### Exercise:
An unaltered copy of the listing below is required.

### Exercise material:
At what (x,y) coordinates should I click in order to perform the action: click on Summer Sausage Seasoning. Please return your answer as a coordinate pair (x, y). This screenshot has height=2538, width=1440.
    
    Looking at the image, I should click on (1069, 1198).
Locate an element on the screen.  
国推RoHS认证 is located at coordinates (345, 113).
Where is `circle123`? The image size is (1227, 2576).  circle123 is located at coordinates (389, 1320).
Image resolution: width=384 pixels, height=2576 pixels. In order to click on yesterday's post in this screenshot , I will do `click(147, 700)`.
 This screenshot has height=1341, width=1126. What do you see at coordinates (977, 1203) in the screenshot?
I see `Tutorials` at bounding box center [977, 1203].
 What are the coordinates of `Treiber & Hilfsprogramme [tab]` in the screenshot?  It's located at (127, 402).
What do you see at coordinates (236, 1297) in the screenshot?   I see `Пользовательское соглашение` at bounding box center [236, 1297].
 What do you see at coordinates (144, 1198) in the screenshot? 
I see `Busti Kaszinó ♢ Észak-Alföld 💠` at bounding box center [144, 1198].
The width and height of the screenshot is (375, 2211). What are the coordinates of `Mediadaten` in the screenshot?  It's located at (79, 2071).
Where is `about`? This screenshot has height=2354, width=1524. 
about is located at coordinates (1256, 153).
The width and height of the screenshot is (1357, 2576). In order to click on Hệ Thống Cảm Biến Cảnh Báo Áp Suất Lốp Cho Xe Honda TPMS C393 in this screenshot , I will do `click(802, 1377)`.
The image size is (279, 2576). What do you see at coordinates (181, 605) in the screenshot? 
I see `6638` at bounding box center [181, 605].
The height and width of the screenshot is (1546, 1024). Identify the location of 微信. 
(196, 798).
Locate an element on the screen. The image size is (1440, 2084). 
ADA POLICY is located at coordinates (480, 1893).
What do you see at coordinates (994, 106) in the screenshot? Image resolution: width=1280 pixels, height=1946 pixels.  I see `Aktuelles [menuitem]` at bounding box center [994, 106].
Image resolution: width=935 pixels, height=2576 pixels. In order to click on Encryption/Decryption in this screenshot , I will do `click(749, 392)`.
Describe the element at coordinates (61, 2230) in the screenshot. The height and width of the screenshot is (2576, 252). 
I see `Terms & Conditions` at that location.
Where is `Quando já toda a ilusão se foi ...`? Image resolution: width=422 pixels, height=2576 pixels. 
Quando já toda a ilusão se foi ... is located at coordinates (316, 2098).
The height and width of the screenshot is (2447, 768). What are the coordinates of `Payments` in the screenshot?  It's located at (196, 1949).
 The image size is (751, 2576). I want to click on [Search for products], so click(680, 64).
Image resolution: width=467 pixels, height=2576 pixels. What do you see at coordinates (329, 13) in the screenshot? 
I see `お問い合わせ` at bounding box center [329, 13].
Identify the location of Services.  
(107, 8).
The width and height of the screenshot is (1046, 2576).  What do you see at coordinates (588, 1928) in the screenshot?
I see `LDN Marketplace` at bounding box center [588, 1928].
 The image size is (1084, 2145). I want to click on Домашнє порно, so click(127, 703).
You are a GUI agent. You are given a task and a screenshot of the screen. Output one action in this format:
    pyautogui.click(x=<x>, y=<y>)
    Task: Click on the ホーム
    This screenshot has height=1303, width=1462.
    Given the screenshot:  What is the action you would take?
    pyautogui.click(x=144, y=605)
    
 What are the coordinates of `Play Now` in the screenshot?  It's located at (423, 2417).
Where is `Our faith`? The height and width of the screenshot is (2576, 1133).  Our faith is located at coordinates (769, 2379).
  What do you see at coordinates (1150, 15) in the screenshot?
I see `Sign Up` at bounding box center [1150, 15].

### Reply to the exercise:
At what (x,y) coordinates should I click in order to perform the action: click on Summer Sausage Seasoning. Please return your answer as a coordinate pair (x, y). This screenshot has height=2538, width=1440.
    
    Looking at the image, I should click on (1069, 1198).
Locate an element on the screen.  
国推RoHS认证 is located at coordinates (345, 113).
Where is `circle123`? The image size is (1227, 2576).  circle123 is located at coordinates (389, 1320).
Image resolution: width=384 pixels, height=2576 pixels. In order to click on yesterday's post in this screenshot , I will do `click(147, 700)`.
 This screenshot has height=1341, width=1126. What do you see at coordinates (977, 1203) in the screenshot?
I see `Tutorials` at bounding box center [977, 1203].
 What are the coordinates of `Treiber & Hilfsprogramme [tab]` in the screenshot?  It's located at (127, 402).
What do you see at coordinates (236, 1297) in the screenshot?   I see `Пользовательское соглашение` at bounding box center [236, 1297].
 What do you see at coordinates (144, 1198) in the screenshot? 
I see `Busti Kaszinó ♢ Észak-Alföld 💠` at bounding box center [144, 1198].
The width and height of the screenshot is (375, 2211). What are the coordinates of `Mediadaten` in the screenshot?  It's located at (79, 2071).
Where is `about`? This screenshot has height=2354, width=1524. 
about is located at coordinates (1256, 153).
The width and height of the screenshot is (1357, 2576). In order to click on Hệ Thống Cảm Biến Cảnh Báo Áp Suất Lốp Cho Xe Honda TPMS C393 in this screenshot , I will do `click(802, 1377)`.
The image size is (279, 2576). What do you see at coordinates (181, 605) in the screenshot? 
I see `6638` at bounding box center [181, 605].
The height and width of the screenshot is (1546, 1024). Identify the location of 微信. 
(196, 798).
Locate an element on the screen. The image size is (1440, 2084). 
ADA POLICY is located at coordinates (480, 1893).
What do you see at coordinates (994, 106) in the screenshot? Image resolution: width=1280 pixels, height=1946 pixels.  I see `Aktuelles [menuitem]` at bounding box center [994, 106].
Image resolution: width=935 pixels, height=2576 pixels. In order to click on Encryption/Decryption in this screenshot , I will do `click(749, 392)`.
Describe the element at coordinates (61, 2230) in the screenshot. The height and width of the screenshot is (2576, 252). 
I see `Terms & Conditions` at that location.
Where is `Quando já toda a ilusão se foi ...`? Image resolution: width=422 pixels, height=2576 pixels. 
Quando já toda a ilusão se foi ... is located at coordinates (316, 2098).
The height and width of the screenshot is (2447, 768). What are the coordinates of `Payments` in the screenshot?  It's located at (196, 1949).
 The image size is (751, 2576). I want to click on [Search for products], so click(680, 64).
Image resolution: width=467 pixels, height=2576 pixels. What do you see at coordinates (329, 13) in the screenshot? 
I see `お問い合わせ` at bounding box center [329, 13].
Identify the location of Services.  
(107, 8).
The width and height of the screenshot is (1046, 2576).  What do you see at coordinates (588, 1928) in the screenshot?
I see `LDN Marketplace` at bounding box center [588, 1928].
 The image size is (1084, 2145). I want to click on Домашнє порно, so click(127, 703).
You are a GUI agent. You are given a task and a screenshot of the screen. Output one action in this format:
    pyautogui.click(x=<x>, y=<y>)
    Task: Click on the ホーム
    This screenshot has height=1303, width=1462.
    Given the screenshot:  What is the action you would take?
    pyautogui.click(x=144, y=605)
    
 What are the coordinates of `Play Now` in the screenshot?  It's located at (423, 2417).
Where is `Our faith`? The height and width of the screenshot is (2576, 1133).  Our faith is located at coordinates (769, 2379).
  What do you see at coordinates (1150, 15) in the screenshot?
I see `Sign Up` at bounding box center [1150, 15].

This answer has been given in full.